The UN director also went on to say that the destruction in Gaza “just really defies description, and it looks like something out of a post-apocalyptic movie. Most places you’re looking at 90 to 100 percent destruction with the infrastructure suffering much worse.”
Anderson also said that 2.2 million people had been displaced in Gaza at least once and that UNRWA is feeding a little more than half of the population, or between 1.3 and 1.4 million people, each day.
Negotiations in Cairo that included Israel, Egypt and the US over reopening the border crossing were reported on Sunday by Egyptian state news media. However, the border remains closed. According to a report in the New York Times on Monday, “Details on the discussion or any outcome were not immediately available.”
On Tuesday, UN High Commissioner for Human Rights chief Volker Türk reported that violence in the occupied West Bank had reached the deadly milestone of more than 500 Palestinians killed since October 7. The killings have been carried out by Israeli occupation forces, as well as Zionist settlers.
The Office of the United Nations High Commissioner for Human Rights (OHCHR) reported that two of the latest killings were 16-year-old Ahmed Ashraf Hamidat and 17-year-old Mohammed Musa Al Bitar, who were both shot “at a distance of about 70 metres [230 feet] while running away after throwing stones and/or Molotov cocktails towards a[n Israeli] military post outside a settlement near Aqabat Jaber, CCTV footage shows.”
The deaths of the teenagers, along with the four more Palestinians killed by the Israeli army on Monday, brings the total Palestinian West Bank deaths to 505, the OHCHR said. During the same period, 24 Israelis, including eight who were Israeli Security Forces members, were killed in the West Bank and Israel in alleged attacks by Palestinians from the West Bank.

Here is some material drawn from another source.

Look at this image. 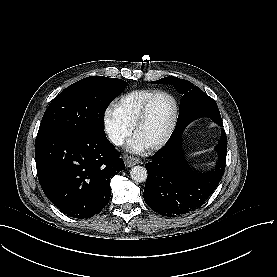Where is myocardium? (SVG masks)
Instances as JSON below:
<instances>
[{"mask_svg":"<svg viewBox=\"0 0 277 277\" xmlns=\"http://www.w3.org/2000/svg\"><path fill=\"white\" fill-rule=\"evenodd\" d=\"M157 96H165L173 102L174 108H173L172 118H171L168 130L166 131L165 135L159 141H157L155 143H151V144H144L138 139V130H139V127H140L145 115H146V112L148 110V107H149L150 103ZM177 118H178V105H177V102H176L175 98L167 92L157 91V92L153 93L148 98V100L146 101V103H145L144 107L142 108L140 114L136 118V121H135L134 127H133L132 137H133L134 140H139L143 144V147L146 150L158 149V148L162 147L170 139V137H171V135L174 131V128H175V125H176V122H177Z\"/></svg>","mask_w":277,"mask_h":277,"instance_id":"obj_1","label":"myocardium"}]
</instances>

High Commissioner Türk said the people of the occupied West Bank are being subjected day after day to “unprecedented bloodshed.” He added, “The killing, destruction and widespread human rights violations are unacceptable, and must cease immediately. Israel must not only adopt but enforce rules of engagement that are fully in line with applicable human rights norms and standards. Any allegation of unlawful killings must be thoroughly and independently investigated and those responsible held to account.”
Al Jazeera said that the Palestinian News & Information Agency (Wafa) reported on Tuesday afternoon that 22 Palestinians had been arrested since dawn. The arrests were accompanied by raids and threats against families of the detained and carried out in Ramallah, Bethlehem, Nablus, Salfit, Tubas, Jericho and East Jerusalem. For a second consecutive day, Israeli forces have also imposed a blockade on Jericho.
The US corporate news media continues to push the topic of Biden’s Gaza ceasefire proposal unveiled last Friday as though it were real. Biden’s “three-phase” plan is part of a White House propaganda campaign aimed at extending the Israeli assault on Gaza while pretending to be against it.
The Israeli regime of Benjamin Netanyahu has no intention of letting up on the Gaza genocide. The prime minister’s repeated assertions, including on Saturday, that the “conditions for ending the war have not changed,” including “the destruction of Hamas military and governing capabilities,” are nothing more than a restatement of the Zionist goal of ethnically cleansing Palestinians from Gaza.
The statement by National Security Communications Advisor John Kirby on Monday exposed the truth of the relationship between US imperialism and the Zionist state. Kirby said, “And they [Hamas] still have a capability down there, and Israel has every right to go after them. They are, and they’re doing it in keeping with the plans that they shared with us, and they’re doing it with capabilities that we continue to provide them to use.”
Meanwhile, the Israel Defense Forces launched a new wave of airstrikes and ground raids on Bureij in central Gaza, which included hitting a UN school building where it claimed Hamas fighters were “embedded.”